CHRIS RUPKEY, CHIEF FINANCIAL ECONOMIST, BANK OF TOKYO/MITSUBISHI UFJ, NEW YORK:
“People are transfixed here watching it. The market is quiet today anyway. At the moment it looks like it’s something of a history of what transpired back in October, November and December. Bernanke does seem to be under some pressure by members of the committee. People are a little surprised at the aggressiveness of this. In the market we’d like to think this is a sideshow. It seems to be the Republicans doing most of the aggressive questioning.
“There’s no broad implication here for the markets about the credit easing. Chairman Bernanke is the architect of the Fed’s credit easing process. I don’t we’re going to see the dismantling of these programs.
“Maybe this is just the first shot across the bow of the hearings we’re likely to see in coming years over the greatest financial crisis we’ve seen since the Great Depression. I’m sure there’s going to be a lot more finger-pointing in the next few years as people talk about which financial entity went bust first. It does have a kind of a Watergate feel to it. It’s kind of overblown. I don’t know where this is going. Are they trying to protect the shareholders of Bank of America? It seems to be a tempest in a teapot. It’s a sidebar issue that seems very small given the gravity of events that were taking place at the time. It was a very difficult period. I don’t know what the ultimate goal of this. I don’t know what they’re trying to achieve. You need the main actor here, the architect of the TARP, former Treasury Secretary Henry Paulson.”
PETER KENNY, MANAGING DIRECTOR, KNIGHT EQUITY MARKETS, JERSEY CITY, NEW JERSEY:
“I think that most of the Street is looking at the testimony and shaking their heads. I think it is a witch hunt, and that most people think it’s a waste of time to even hold the hearings. Bernanke has done a job that few men could even have accomplished. There’s no argument about that.

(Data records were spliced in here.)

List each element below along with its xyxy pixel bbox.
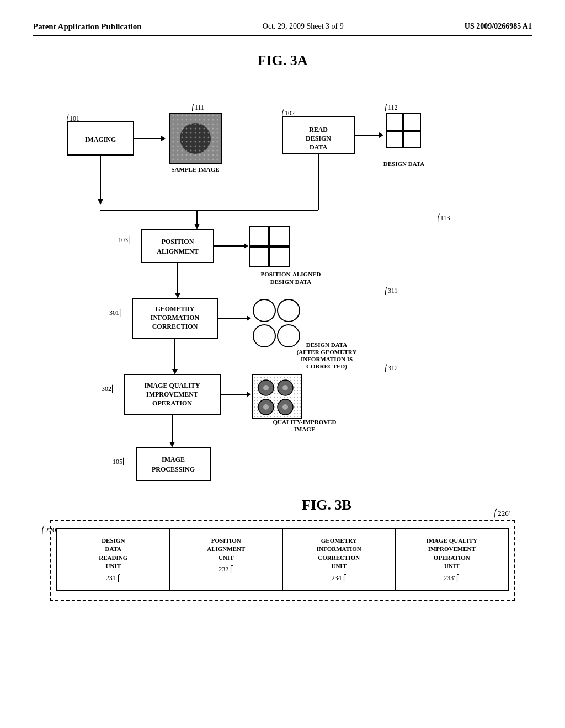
svg-point-79 [263, 404, 269, 410]
svg-text:⎛111: ⎛111 [191, 103, 204, 112]
svg-point-75 [258, 399, 274, 415]
svg-rect-24 [404, 131, 420, 148]
svg-marker-62 [172, 369, 178, 374]
svg-rect-23 [386, 131, 403, 148]
svg-marker-69 [247, 392, 251, 397]
svg-marker-19 [379, 132, 383, 138]
svg-text:GEOMETRY: GEOMETRY [156, 305, 195, 313]
svg-text:⎛102: ⎛102 [281, 109, 295, 117]
svg-marker-35 [244, 243, 248, 249]
unit-ref-4: 233'⎧ [399, 574, 505, 582]
svg-marker-51 [247, 315, 251, 321]
svg-text:IMPROVEMENT: IMPROVEMENT [146, 390, 198, 398]
svg-rect-85 [136, 447, 211, 480]
svg-text:ALIGNMENT: ALIGNMENT [157, 248, 198, 255]
svg-text:INFORMATION: INFORMATION [151, 314, 200, 322]
svg-text:105⎜: 105⎜ [113, 457, 126, 466]
svg-text:DESIGN DATA: DESIGN DATA [306, 341, 348, 348]
svg-text:READ: READ [309, 126, 328, 133]
svg-text:POSITION: POSITION [162, 238, 194, 245]
svg-point-55 [253, 325, 275, 347]
fig3b-section: FIG. 3B ⎛220 ⎛226' DESIGNDATAREADINGUNIT… [33, 497, 532, 601]
svg-text:⎛312: ⎛312 [385, 363, 398, 372]
fig3b-title: FIG. 3B [77, 497, 565, 513]
fig3b-dashed-border: DESIGNDATAREADINGUNIT 231⎧ POSITIONALIGN… [50, 520, 515, 601]
svg-rect-40 [270, 247, 289, 266]
svg-text:DESIGN DATA: DESIGN DATA [270, 279, 312, 285]
unit-label-3: GEOMETRYINFORMATIONCORRECTIONUNIT [286, 537, 392, 571]
svg-text:POSITION-ALIGNED: POSITION-ALIGNED [261, 271, 321, 277]
svg-point-53 [253, 299, 275, 322]
svg-text:DATA: DATA [310, 143, 328, 151]
svg-text:IMAGE QUALITY: IMAGE QUALITY [144, 382, 200, 389]
svg-rect-0 [67, 122, 134, 155]
svg-rect-13 [282, 116, 354, 154]
svg-text:⎛112: ⎛112 [385, 103, 398, 112]
unit-geometry-correction: GEOMETRYINFORMATIONCORRECTIONUNIT 234⎧ [283, 529, 396, 590]
svg-text:⎛113: ⎛113 [437, 213, 450, 222]
unit-ref-1: 231⎧ [61, 574, 166, 582]
svg-text:103⎜: 103⎜ [118, 235, 131, 244]
svg-rect-45 [132, 298, 218, 338]
svg-rect-22 [404, 114, 420, 130]
unit-image-quality: IMAGE QUALITYIMPROVEMENTOPERATIONUNIT 23… [396, 529, 508, 590]
svg-marker-4 [161, 136, 166, 141]
svg-rect-72 [252, 374, 302, 419]
svg-marker-12 [98, 199, 103, 205]
page-header: Patent Application Publication Oct. 29, … [33, 22, 532, 36]
svg-text:SAMPLE IMAGE: SAMPLE IMAGE [171, 166, 219, 173]
header-right: US 2009/0266985 A1 [465, 22, 532, 31]
svg-rect-30 [142, 229, 214, 263]
fig3b-inner-ref: ⎛226' [494, 509, 510, 518]
svg-text:IMAGE: IMAGE [162, 456, 185, 463]
svg-marker-84 [169, 442, 175, 447]
svg-text:DESIGN DATA: DESIGN DATA [383, 160, 425, 167]
unit-position-alignment: POSITIONALIGNMENTUNIT 232⎧ [170, 529, 284, 590]
svg-text:⎛311: ⎛311 [385, 286, 398, 295]
svg-text:⎛101: ⎛101 [66, 114, 79, 123]
svg-text:CORRECTED): CORRECTED) [306, 363, 347, 370]
svg-point-7 [180, 123, 211, 154]
unit-ref-2: 232⎧ [174, 565, 279, 574]
svg-text:301⎜: 301⎜ [109, 308, 122, 317]
svg-text:INFORMATION IS: INFORMATION IS [301, 356, 353, 362]
svg-text:OPERATION: OPERATION [152, 399, 192, 407]
unit-design-data-reading: DESIGNDATAREADINGUNIT 231⎧ [57, 529, 170, 590]
unit-ref-3: 234⎧ [286, 574, 392, 582]
svg-marker-44 [175, 293, 180, 298]
fig3a-title: FIG. 3A [33, 52, 532, 69]
svg-rect-6 [169, 114, 222, 163]
svg-rect-63 [124, 374, 221, 414]
svg-point-77 [263, 385, 269, 390]
fig3b-outer-ref: ⎛220 [41, 526, 56, 534]
fig3a-diagram: IMAGING ⎛101 ⎛111 SAMPLE IMAGE [33, 78, 532, 508]
unit-label-4: IMAGE QUALITYIMPROVEMENTOPERATIONUNIT [399, 537, 505, 571]
svg-rect-39 [249, 247, 269, 266]
svg-rect-38 [270, 227, 289, 246]
svg-point-78 [282, 385, 288, 390]
svg-text:302⎜: 302⎜ [102, 384, 115, 393]
svg-text:QUALITY-IMPROVED: QUALITY-IMPROVED [273, 419, 336, 425]
svg-text:IMAGING: IMAGING [85, 136, 116, 143]
svg-text:PROCESSING: PROCESSING [152, 465, 195, 473]
svg-text:IMAGE: IMAGE [294, 426, 316, 432]
svg-point-73 [258, 380, 274, 395]
svg-point-54 [278, 299, 300, 322]
svg-text:CORRECTION: CORRECTION [152, 323, 198, 330]
header-left: Patent Application Publication [33, 22, 142, 31]
svg-rect-8 [169, 114, 222, 163]
svg-rect-37 [249, 227, 269, 246]
header-center: Oct. 29, 2009 Sheet 3 of 9 [263, 22, 344, 31]
page: Patent Application Publication Oct. 29, … [0, 0, 565, 728]
fig3b-inner-border: DESIGNDATAREADINGUNIT 231⎧ POSITIONALIGN… [56, 528, 509, 591]
svg-text:DESIGN: DESIGN [306, 135, 331, 142]
unit-label-2: POSITIONALIGNMENTUNIT [174, 537, 279, 562]
unit-label-1: DESIGNDATAREADINGUNIT [61, 537, 166, 571]
svg-marker-29 [194, 224, 200, 229]
svg-text:(AFTER GEOMETRY: (AFTER GEOMETRY [297, 349, 357, 356]
svg-point-56 [278, 325, 300, 347]
svg-point-74 [278, 380, 293, 395]
svg-point-80 [282, 404, 288, 410]
svg-rect-21 [386, 114, 403, 130]
svg-point-76 [278, 399, 293, 415]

“I don’t think he’s influencing the markets. That’s a good thing. Any influence he could have would be negative. The only risk to anything he would say that would surprise the market would be a negative. So far, he hasn’t said anything surprising.
“The movement in the market today is being driven by trade in miners and the commodities space. The group has been oversold recently and now there are people on the buy side.”
JOE SALUZZI, CO-MANAGER OF TRADING, THEMIS TRADING, CHATHAM, NEW JERSEY:
“The market is holding and watching this very carefully. But you have to be careful, I don’t think he’s going to say anything to incriminate himself or anything like that, I’m personally looking at tone. Bottomline is, what they did back then, did it save the system — yes. Did it help — yes. But the question is, ‘did you overstep your bounds?’ And the question to me is, ‘what happens the next time?’ Do you overstep again? Do you change the rules of the game during the game as it goes as it goes. This has been happening a lot lately where they change the rules midstream. So that will undermine investor confidence, that’s my problem. You have to be careful.”